Internal audit often undertakes a crucial assurance role in an organisation, with particular attention to risk management and control, writes Steven Babb.
Given the connected world we live and conduct business in, cyber security typically holds a key spot in an organisation’s risks profile and consequently it is a key area of focus for internal audit. It should be seen – and treated – as a business partner, with increased reliance on it to make a significant contribution to governance.
Given the rapid rate of change we operate in, this requires that security professionals regularly assess and mitigate risk. The truths often uncovered can be wide ranging: from faulty processes; legacy infrastructure and end of life systems; the lack of patching and ineffective supplier management programmes; through to weaknesses in managing customer and employee data.

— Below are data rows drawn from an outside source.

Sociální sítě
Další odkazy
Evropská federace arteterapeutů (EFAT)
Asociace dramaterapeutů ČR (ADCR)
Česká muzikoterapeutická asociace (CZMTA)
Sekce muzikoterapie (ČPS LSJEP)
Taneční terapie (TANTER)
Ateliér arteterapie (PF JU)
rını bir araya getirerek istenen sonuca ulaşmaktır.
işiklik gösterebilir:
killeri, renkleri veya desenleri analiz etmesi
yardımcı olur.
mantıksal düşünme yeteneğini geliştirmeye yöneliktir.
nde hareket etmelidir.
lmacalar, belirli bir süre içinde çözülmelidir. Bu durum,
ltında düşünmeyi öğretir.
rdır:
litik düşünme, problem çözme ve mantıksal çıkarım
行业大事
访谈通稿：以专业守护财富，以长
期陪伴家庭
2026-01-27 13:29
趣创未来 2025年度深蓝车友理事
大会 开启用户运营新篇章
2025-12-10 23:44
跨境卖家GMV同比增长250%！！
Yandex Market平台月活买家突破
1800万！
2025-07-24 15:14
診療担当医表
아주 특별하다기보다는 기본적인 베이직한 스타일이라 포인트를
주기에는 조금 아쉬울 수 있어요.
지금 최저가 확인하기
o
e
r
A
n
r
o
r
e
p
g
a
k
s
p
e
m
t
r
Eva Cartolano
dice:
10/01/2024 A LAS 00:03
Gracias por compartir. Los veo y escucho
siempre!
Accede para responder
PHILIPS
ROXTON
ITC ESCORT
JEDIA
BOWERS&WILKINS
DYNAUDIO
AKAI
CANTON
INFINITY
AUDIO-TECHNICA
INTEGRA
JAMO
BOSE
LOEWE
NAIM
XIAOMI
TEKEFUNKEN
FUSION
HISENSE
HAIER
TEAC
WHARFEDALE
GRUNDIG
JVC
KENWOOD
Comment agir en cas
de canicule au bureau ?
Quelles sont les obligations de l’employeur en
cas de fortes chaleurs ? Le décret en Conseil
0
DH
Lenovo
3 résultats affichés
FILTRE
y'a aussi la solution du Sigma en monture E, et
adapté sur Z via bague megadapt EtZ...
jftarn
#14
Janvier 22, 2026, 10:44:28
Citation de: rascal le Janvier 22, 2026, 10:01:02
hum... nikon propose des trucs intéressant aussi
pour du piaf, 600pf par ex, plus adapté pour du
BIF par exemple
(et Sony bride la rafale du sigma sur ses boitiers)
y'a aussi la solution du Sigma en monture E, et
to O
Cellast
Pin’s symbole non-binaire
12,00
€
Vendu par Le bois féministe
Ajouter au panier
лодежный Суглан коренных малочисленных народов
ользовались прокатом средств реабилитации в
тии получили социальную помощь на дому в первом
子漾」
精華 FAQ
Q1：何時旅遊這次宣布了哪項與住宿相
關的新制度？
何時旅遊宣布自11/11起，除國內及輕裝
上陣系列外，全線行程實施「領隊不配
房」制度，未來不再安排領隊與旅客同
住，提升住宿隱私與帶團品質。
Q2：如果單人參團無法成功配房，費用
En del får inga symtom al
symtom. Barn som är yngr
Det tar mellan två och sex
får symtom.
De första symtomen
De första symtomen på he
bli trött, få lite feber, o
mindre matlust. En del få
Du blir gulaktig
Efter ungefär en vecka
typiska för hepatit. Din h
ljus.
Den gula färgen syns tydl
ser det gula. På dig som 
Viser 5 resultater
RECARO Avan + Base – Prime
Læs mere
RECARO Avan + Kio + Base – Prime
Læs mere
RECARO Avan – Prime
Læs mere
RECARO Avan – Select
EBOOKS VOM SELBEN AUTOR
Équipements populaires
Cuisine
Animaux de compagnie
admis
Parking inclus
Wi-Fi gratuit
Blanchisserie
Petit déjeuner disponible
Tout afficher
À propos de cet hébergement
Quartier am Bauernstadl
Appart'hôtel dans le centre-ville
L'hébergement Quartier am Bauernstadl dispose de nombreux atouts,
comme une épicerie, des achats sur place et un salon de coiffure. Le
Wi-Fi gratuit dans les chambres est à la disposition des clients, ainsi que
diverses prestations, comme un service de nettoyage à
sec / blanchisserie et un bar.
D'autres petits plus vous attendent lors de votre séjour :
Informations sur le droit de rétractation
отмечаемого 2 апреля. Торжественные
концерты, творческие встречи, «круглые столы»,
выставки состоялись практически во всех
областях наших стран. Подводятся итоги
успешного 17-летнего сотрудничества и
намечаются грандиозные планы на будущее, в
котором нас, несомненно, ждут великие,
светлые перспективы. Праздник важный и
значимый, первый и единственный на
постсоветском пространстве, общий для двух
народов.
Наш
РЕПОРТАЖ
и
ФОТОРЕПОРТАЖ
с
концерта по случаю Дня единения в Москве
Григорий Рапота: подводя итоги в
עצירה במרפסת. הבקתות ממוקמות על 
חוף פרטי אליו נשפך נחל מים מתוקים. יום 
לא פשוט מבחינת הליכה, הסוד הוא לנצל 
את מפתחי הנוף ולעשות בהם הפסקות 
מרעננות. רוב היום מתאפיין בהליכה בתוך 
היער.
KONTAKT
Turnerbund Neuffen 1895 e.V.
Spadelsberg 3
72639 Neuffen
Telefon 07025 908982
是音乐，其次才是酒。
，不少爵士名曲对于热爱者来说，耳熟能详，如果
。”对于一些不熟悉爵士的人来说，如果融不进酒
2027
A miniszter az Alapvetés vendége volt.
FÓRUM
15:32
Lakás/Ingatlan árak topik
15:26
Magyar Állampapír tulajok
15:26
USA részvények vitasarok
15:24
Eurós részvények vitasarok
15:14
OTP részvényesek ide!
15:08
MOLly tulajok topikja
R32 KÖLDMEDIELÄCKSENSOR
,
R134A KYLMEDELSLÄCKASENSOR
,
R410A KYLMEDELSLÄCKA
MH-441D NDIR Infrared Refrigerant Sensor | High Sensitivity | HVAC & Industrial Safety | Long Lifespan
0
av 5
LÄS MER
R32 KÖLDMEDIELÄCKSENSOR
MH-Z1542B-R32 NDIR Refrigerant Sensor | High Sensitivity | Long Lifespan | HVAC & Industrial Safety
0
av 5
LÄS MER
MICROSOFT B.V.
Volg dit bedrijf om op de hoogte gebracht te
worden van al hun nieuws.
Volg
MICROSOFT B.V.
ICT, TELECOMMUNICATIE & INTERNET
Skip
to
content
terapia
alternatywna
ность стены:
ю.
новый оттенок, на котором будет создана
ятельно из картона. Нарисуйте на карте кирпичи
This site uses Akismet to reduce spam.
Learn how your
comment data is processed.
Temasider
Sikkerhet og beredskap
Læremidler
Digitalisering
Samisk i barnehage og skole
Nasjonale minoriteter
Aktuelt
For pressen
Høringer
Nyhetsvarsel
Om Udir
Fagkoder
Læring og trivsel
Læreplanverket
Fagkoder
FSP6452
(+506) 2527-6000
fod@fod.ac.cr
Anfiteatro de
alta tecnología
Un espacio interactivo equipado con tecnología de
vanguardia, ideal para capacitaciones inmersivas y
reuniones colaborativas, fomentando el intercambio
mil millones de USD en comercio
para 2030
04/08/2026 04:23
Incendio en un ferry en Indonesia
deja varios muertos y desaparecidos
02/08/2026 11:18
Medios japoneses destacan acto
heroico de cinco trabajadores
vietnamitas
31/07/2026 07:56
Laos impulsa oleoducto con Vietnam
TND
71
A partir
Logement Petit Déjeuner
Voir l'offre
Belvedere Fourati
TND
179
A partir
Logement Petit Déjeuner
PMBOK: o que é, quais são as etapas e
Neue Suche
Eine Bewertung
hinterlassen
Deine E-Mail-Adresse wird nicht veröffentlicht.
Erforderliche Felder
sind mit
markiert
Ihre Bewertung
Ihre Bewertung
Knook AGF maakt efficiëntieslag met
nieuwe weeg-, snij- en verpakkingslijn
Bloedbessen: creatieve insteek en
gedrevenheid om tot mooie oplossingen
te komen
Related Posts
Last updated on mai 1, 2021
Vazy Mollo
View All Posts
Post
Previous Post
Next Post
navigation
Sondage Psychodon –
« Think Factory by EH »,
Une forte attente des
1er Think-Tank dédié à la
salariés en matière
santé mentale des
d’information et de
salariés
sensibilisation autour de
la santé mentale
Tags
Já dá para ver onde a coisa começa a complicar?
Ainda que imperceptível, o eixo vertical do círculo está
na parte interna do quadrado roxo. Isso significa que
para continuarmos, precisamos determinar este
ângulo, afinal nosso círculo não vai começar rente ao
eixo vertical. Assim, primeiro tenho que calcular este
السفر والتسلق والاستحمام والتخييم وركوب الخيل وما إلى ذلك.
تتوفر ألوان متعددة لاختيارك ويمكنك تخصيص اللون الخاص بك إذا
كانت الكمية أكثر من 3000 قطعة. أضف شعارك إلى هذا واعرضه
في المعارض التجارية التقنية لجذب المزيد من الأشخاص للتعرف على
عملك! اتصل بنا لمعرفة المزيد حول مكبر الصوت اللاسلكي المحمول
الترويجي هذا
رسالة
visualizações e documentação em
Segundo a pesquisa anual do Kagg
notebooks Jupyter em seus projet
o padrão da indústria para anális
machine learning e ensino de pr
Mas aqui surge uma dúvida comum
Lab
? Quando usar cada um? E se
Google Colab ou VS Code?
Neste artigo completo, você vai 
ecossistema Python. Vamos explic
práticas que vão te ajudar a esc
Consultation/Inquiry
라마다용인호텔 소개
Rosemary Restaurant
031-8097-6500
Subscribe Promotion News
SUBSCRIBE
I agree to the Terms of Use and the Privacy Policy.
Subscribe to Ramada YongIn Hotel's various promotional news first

The industry is witnessing increased demand for information security professionals with recognised security certifications, such as CISM and CRISC, which provide a strong level of assurance that the certificate holder has an appropriate level of both professional experience and knowledge – a key differentiator for certificate holders.
Audits and the role of security professionals
The role of information security professionals continues to evolve, with increased demands placed on them to act as business leaders. The expectation is that security risks are identified, assessed and that plans are put in place to appropriately mitigate; but this requires investment, with CIOs and the board often having to balance investment in security maintenance programmes, as opposed to investment in more direct revenue generating activities. The key is to articulate these risks in clear, business-focused language.
The reality is that both functions need to work closely together, supporting each other in ensuring that key security related messages are presented appropriately and at the right level, thus ensuring the necessary levels of support and buy-in are achieved.
The oversight role of internal audit should however not be overlooked. It has the remit, and should not shy away from holding the security function to account when it is not effectively protecting sensitive information, critical data and business assets.
Steven Babb is international vice-president of Isaca and technology risk, compliance and assurance leader at Vodafone.